Seco, polvoroso, muerto. El paisaje clamaba por lluvia e irradiaba desesperanza. Desgarrador. Un amigo cuenta sus dificultades en la granja.
«Estaremos en la ruina si en febrero no llega la lluvia»
Luego los incendios, el humo asfixiante, las casas destruidas, los bienes perdidos, las personas fallecidas.
Siguió el granizo. Más grandes que pelotas de golf. Miles y miles de autos destrozados. Casas deterioradas.
Pero llegó la lluvia. Día tras día de esa bendición refrescante y húmeda.
La tierra muerta vuelve a la vida. Un denso tapiz verde transforma las colinas; la naturaleza se desviste. Nuevas hojas brotan de los árboles antes envueltos por el granizo y los bosques quemados comienzan a renacer.
Vida de la muerte, de muerte a la vida, solo Aquel que puede darle verdor a un paisaje en cuestión de días. Solo Aquel que en Sus manos tiene las llaves de la vida y de la muerte.

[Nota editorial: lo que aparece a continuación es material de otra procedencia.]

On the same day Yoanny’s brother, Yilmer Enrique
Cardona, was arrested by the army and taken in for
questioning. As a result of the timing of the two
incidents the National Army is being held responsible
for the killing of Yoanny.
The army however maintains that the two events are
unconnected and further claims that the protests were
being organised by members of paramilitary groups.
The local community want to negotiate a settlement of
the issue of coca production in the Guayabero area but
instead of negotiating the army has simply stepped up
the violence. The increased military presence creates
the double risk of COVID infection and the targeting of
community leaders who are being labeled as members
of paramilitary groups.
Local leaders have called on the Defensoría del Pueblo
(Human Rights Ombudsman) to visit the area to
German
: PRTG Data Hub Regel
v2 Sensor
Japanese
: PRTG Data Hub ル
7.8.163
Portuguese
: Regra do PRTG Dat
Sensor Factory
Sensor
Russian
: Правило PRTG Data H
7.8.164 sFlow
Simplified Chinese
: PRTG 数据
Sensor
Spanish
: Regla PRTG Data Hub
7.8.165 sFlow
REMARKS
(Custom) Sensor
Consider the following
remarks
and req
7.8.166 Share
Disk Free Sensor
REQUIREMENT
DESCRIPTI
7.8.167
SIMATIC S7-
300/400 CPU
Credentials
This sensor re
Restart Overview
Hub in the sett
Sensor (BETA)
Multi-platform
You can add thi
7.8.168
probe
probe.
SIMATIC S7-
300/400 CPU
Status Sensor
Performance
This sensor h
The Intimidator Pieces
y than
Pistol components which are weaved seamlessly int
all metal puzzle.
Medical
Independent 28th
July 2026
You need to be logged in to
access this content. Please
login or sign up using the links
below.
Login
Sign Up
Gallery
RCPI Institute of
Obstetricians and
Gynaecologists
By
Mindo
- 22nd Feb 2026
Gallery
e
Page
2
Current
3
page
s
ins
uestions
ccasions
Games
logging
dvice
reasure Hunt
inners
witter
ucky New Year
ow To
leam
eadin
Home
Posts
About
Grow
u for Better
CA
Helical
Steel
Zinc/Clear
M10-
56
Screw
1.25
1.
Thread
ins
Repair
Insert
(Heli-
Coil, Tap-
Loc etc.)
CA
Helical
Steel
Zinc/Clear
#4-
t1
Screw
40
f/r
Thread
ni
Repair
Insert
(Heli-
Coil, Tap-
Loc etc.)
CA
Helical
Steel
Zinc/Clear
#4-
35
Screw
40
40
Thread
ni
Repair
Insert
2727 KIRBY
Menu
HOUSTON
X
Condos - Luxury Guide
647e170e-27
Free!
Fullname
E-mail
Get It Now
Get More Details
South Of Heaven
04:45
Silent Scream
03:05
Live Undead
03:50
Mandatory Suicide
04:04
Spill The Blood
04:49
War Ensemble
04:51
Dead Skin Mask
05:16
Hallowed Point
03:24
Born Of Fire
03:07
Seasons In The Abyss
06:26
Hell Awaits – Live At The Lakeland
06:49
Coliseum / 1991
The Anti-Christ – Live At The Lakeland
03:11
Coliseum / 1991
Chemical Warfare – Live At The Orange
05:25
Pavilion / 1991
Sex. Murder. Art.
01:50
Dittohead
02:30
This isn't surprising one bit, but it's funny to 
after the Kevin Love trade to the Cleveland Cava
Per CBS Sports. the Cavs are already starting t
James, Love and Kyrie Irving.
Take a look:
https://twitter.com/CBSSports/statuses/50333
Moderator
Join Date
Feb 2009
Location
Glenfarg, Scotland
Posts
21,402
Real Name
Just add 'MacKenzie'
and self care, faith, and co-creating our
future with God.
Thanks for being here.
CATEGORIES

Y ahora el virus que propaga el pánico entre la gente, las tiendas están vacías y todos se distancian los unos de los otros.
Pero ella no se distanciará de Aquel que tiene las llaves. Aquel que le muestra Su poder para transformar, para resucitar.
La esperanza florece como el paisaje. Su esperanza está puesta en Él, que lo sostiene todo. Ella no solo se acerca, sino que coloca a las naciones y a sí misma en Sus brazos. Aquellos brazos bien abiertos y poderosos para resucitar.